This recommender system will use MovieLense data from recommenderlab package.
## Warning: package 'irlba' was built under R version 3.3.3
data("MovieLense")
movies <- as.matrix(MovieLense@data)
dim(movies)
## [1] 943 1664
length(movies[movies==0]) / (ncol(movies)*nrow(movies))
## [1] 0.9366588
The matrix is 93% sparse, meaning only 7% of entries are populated with ratings.
The dataset will be normalized taking standard score using universal mean after SVD matrix is created.
moviesWithNA <- movies
is.na(moviesWithNA) <- moviesWithNA == 0
universalMean <- mean(moviesWithNA, na.rm=T)
Our goal will be to reduce movies matrix and eliminate the less important attributes to make accurate predictions.
Singular value decomposition is defined as
\(M = U \Sigma V^T\)
where M is mxn, U is mxr, \(\Sigma\) is rxr and \(V^T\) is rxn.
When we set rank to r, it is full rank but when we set rank to k where k<r, we get reduced matrix:
\(A_k = U_k S_k V_k^T\)
The item profile is defined as: \(U_k\sqrt{\Sigma_k}\)
The user profile is defined as: \(\sqrt{\Sigma_k}V_k^T\)
The item-user profile is defined as: \(U_k\sqrt{\Sigma_k}\sqrt{\Sigma_k}V_k^T\)
Also, to determine how well the predictions were made, we define RMSE as
RMSE = \(\sqrt{\frac{1}{N} \Sigma (r_i - \hat{r_i})^2}\)
RMSE <- function(svdmtx){
N <- nrow(svdmtx)*ncol(svdmtx)
sse <- sum((svdmtx - movies)^2)
rv <- sqrt(sse)/N
return(rv)
}
Let us begin by setting k= 100 and plot it.
decomp <- irlba(movies, nv=100)
results <- cbind.data.frame(c(1:100), decomp$d)
colnames(results) <- c("rank","singular_value")
ggplot(results, aes(rank, singular_value) )+ geom_point()
#plot(c(1:100),decomp$d)
It appears most imporant features are captured within 35 singular values. Let’s run SVD with k=35.
decomp35 <- irlba(movies, nv=35)
sigma <- decomp35$d
results <- cbind.data.frame(c(1:35), decomp35$d)
colnames(results) <- c("rank","singular_value")
ggplot(results, aes(rank, singular_value) )+ geom_point()
Calculate the item-profile matrix
movieSVD <- universalMean + (decomp35$u %*% sqrt(sigma)) %*% (sqrt(sigma) %*% t(decomp35$v))
colnames(movieSVD) <- colnames(movies)
rownames(movieSVD) <- rownames(movies)
RMSE(movieSVD)
## [1] 0.003889621
decomp20 <- irlba(movies, nv=20)
sigma <- decomp20$d
movieSVD <- universalMean + (decomp20$u %*% sqrt(sigma)) %*% (sqrt(sigma) %*% t(decomp20$v))

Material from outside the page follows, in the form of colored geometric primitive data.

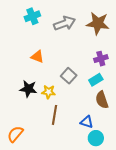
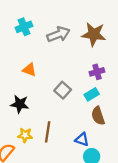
yellow star: (49, 92) -> (25, 135), moved

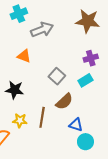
gray arrow: (58, 34) -> (42, 30), moved
brown semicircle: (98, 116) -> (64, 101), moved, turned -114

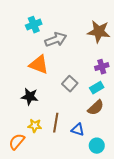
orange triangle: (24, 56) -> (39, 65), size x1.5
brown semicircle: (64, 101) -> (96, 108), moved
blue triangle: (76, 125) -> (78, 130), moved

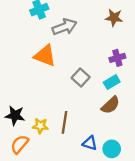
brown star: (99, 32) -> (114, 18), size x0.7
black star: (30, 97) -> (15, 115), moved
blue triangle: (78, 130) -> (90, 143), moved

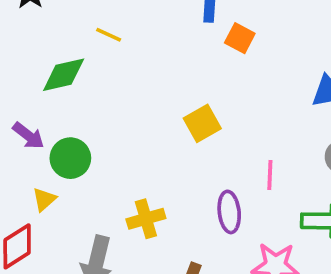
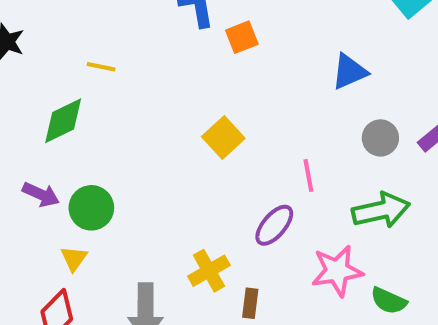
orange square: (240, 38) -> (242, 37), turned -36
purple ellipse: (229, 212) -> (274, 225), turned 60
yellow cross: (146, 219) -> (209, 271), moved

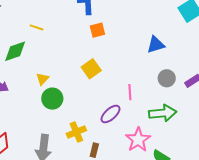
orange square: (242, 37) -> (97, 30), moved
green circle: (91, 208) -> (52, 99), moved
yellow triangle: (74, 259) -> (42, 79), moved
pink star: (337, 271) -> (138, 140), turned -30

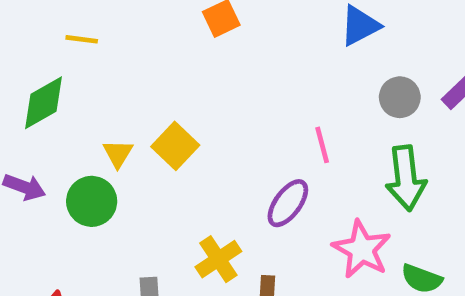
yellow square: (91, 69) -> (175, 146), moved
green circle: (52, 99) -> (92, 201), moved
green arrow: (163, 113) -> (406, 178), turned 100

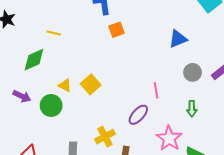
yellow triangle: (118, 154) -> (65, 85), turned -40
green arrow: (406, 178) -> (192, 109), size x0.6

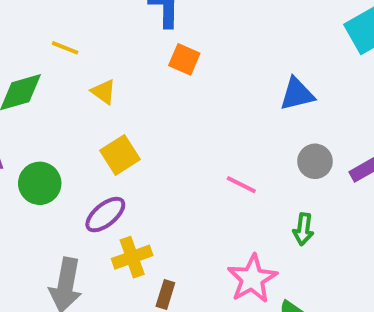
orange square: (117, 30) -> (184, 59), turned 35
yellow triangle: (65, 85) -> (104, 92), moved
pink line: (156, 90) -> (241, 185), turned -63
purple ellipse: (138, 115) -> (105, 215), moved

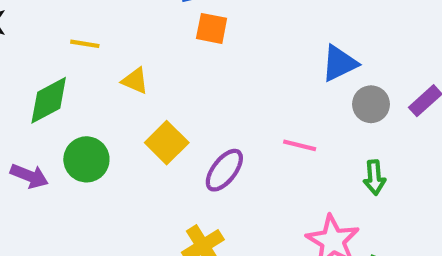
blue triangle: (297, 94) -> (339, 63), moved
green circle: (40, 183) -> (86, 159), moved
purple ellipse: (105, 215) -> (224, 170), moved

colnames(movieSVD) <- colnames(movies)
rownames(movieSVD) <- rownames(movies)
RMSE(movieSVD)
## [1] 0.003454178
Let us evaluate and compare RMSE values with built-in recommender methods
moviesEval <- as(movies, "realRatingMatrix")
eval_sets <- evaluationScheme(data = moviesEval, method = "split", train = 0.9, given = 20, goodRating = 3, k = 1)
#IBCF
eval_recommender <- Recommender(data = getData(eval_sets, "train"), method = "IBCF", parameter = NULL)

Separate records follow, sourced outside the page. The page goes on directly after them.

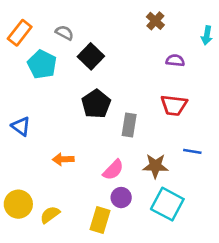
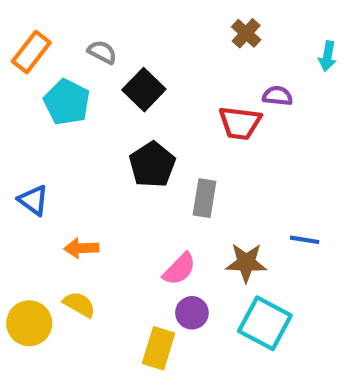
red trapezoid: (174, 105) -> (240, 123), moved
orange arrow: (63, 159) -> (81, 248), moved
yellow semicircle: (50, 215) -> (79, 304), moved, turned 66

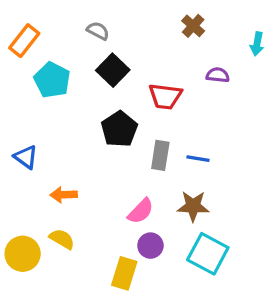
gray semicircle: (102, 52) -> (98, 31), moved
red trapezoid: (240, 123) -> (165, 96), moved
blue line: (305, 240) -> (198, 159), moved

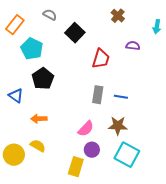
gray semicircle: (98, 31) -> (50, 15), moved
black square: (113, 70) -> (75, 33), moved
red trapezoid: (165, 96) -> (101, 59), turned -80
black pentagon: (119, 129) -> (43, 79), moved

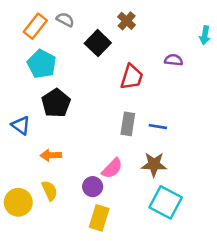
brown cross: (118, 16) -> (127, 21), moved
orange rectangle: (15, 25) -> (35, 26), moved
yellow semicircle: (38, 146) -> (50, 191), turned 35
purple circle: (92, 150) -> (93, 187), moved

eval_prediction <- predict(object = eval_recommender, newdata = getData(eval_sets, "known"), n = 10, type = "ratings")
calcPredictionAccuracy(x = eval_prediction, data = getData(eval_sets, "unknown"), byUser = FALSE)
## RMSE MSE MAE
## 1.2593649 1.5859999 0.4189458
#UBCF
eval_recommender <- Recommender(data = getData(eval_sets, "train"), method = "UBCF", parameter = NULL)
eval_prediction <- predict(object = eval_recommender, newdata = getData(eval_sets, "known"), n = 10, type = "ratings")

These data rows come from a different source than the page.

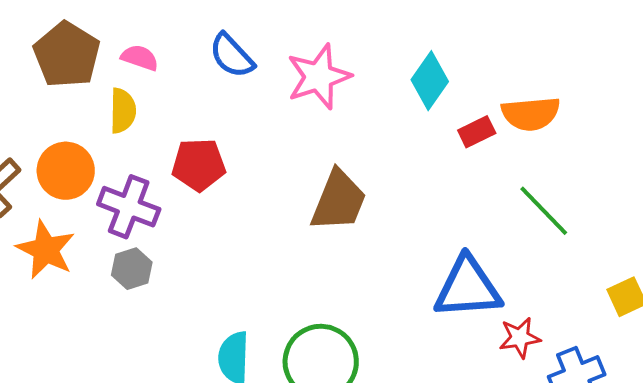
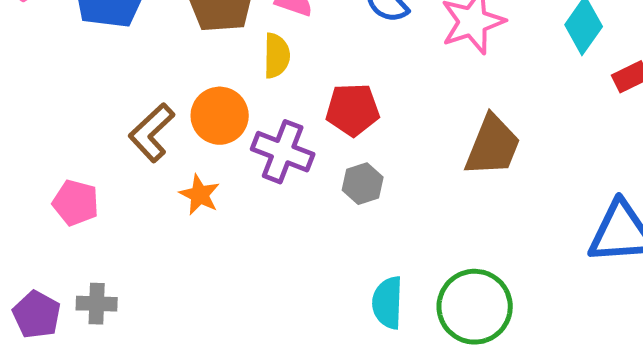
orange star: (46, 250) -> (200, 195), size x0.7
gray hexagon: (132, 269) -> (363, 184), moved

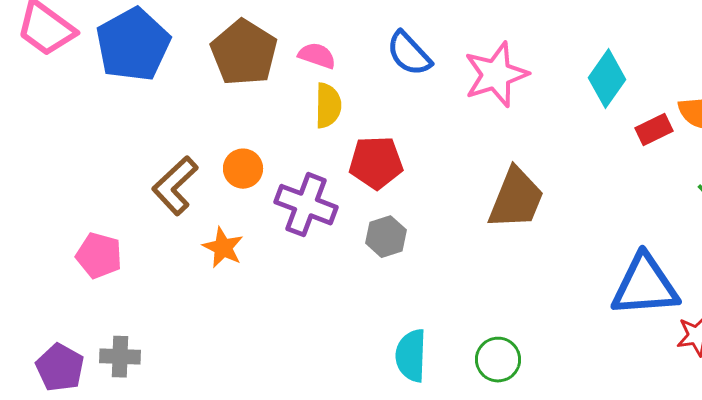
yellow semicircle: (277, 56) -> (328, 106), moved
orange circle: (220, 116) -> (243, 169), size x0.7
green circle: (475, 307) -> (498, 360), size x0.6

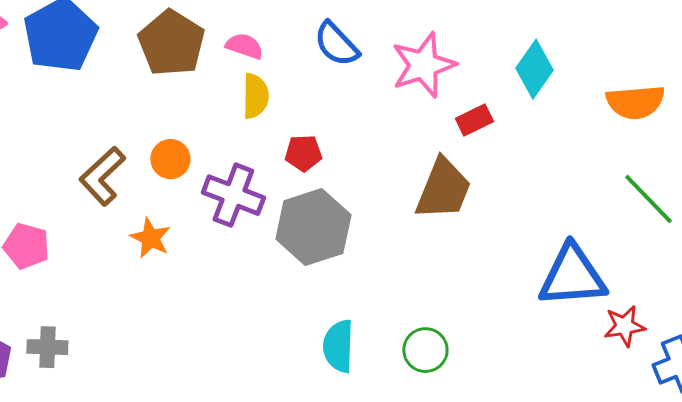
red rectangle: (654, 130) -> (474, 120), moved
red pentagon: (376, 163) -> (303, 153), size x0.7
gray hexagon: (386, 237) -> (313, 227), size x1.8

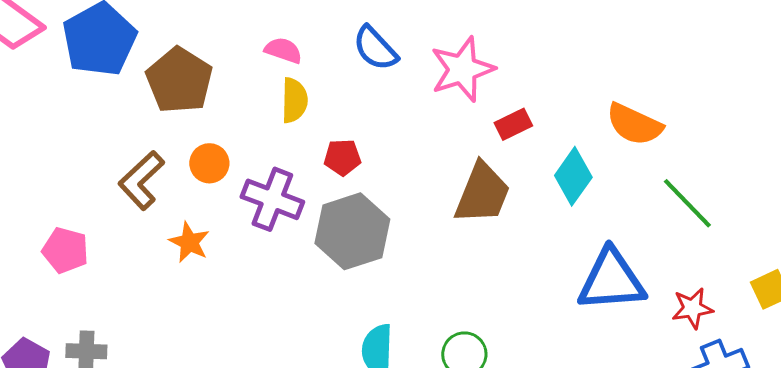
brown pentagon: (171, 43) -> (179, 80), moved
cyan diamond: (534, 69) -> (573, 176), moved
orange semicircle: (635, 102) -> (634, 124), moved, turned 30
red star: (624, 326) -> (692, 308), moved

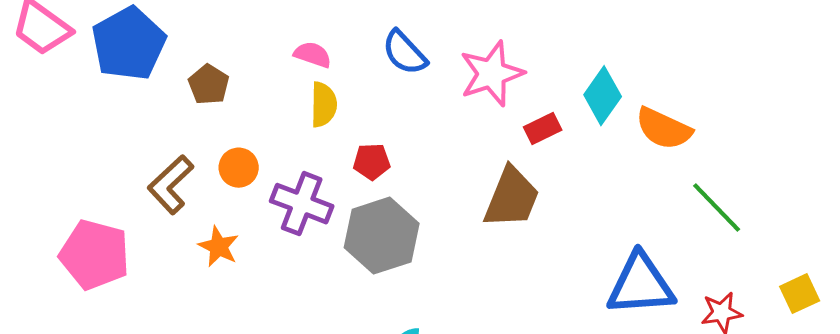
brown pentagon: (179, 80) -> (209, 85), size x0.6
cyan diamond: (573, 176) -> (603, 96), moved
pink pentagon: (65, 250) -> (95, 255), size x1.5

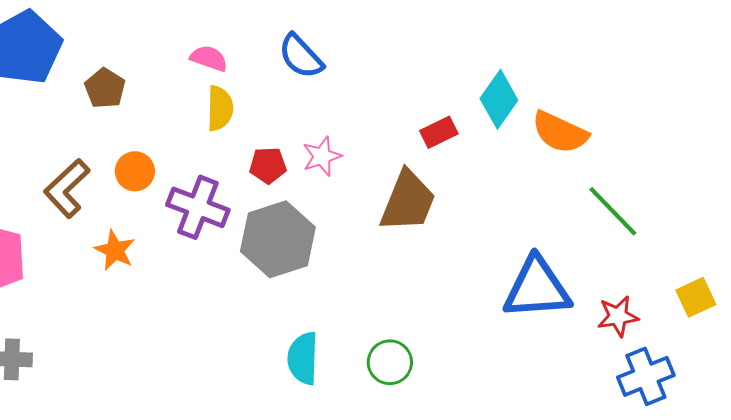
pink star: (492, 74) -> (322, 156), moved, size x0.6

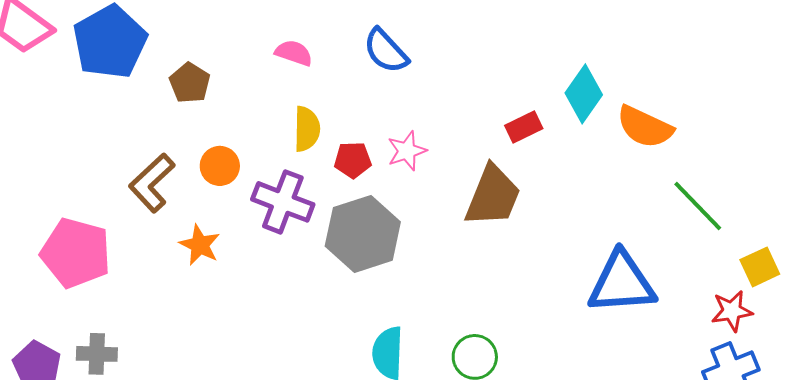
yellow semicircle: (220, 108) -> (307, 129), moved
yellow square: (696, 297) -> (760, 267), moved
red star: (618, 316) -> (732, 311), moved

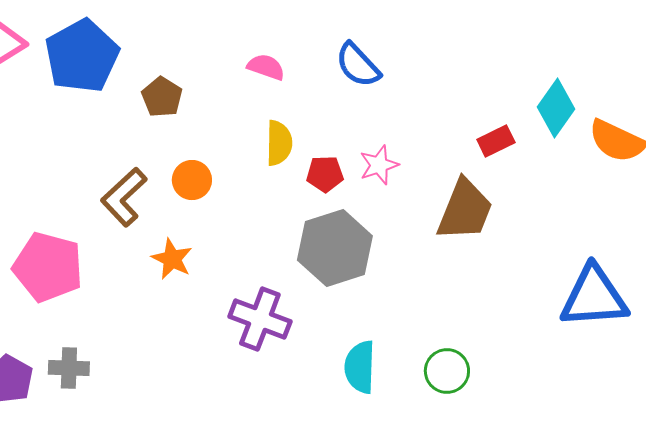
purple cross: (283, 202) -> (260, 319), moved

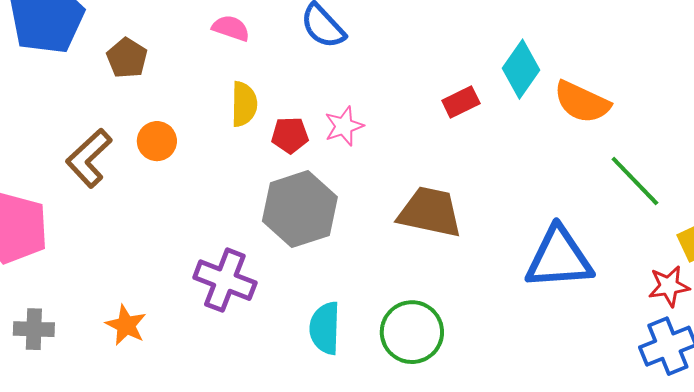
brown trapezoid: (465, 210) -> (430, 212), moved, turned -100
orange star: (172, 259) -> (126, 325), moved
green circle: (447, 371) -> (412, 332), size x1.4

calcPredictionAccuracy(x = eval_prediction, data = getData(eval_sets, "unknown"), byUser = FALSE)
## RMSE MSE MAE
## 0.9711112 0.9430570 0.5562257
The prediction created from SVD appears to be the least, followed by UBCF method. The IBCF method used from ’recommenderlab` produced the largest RMSE value.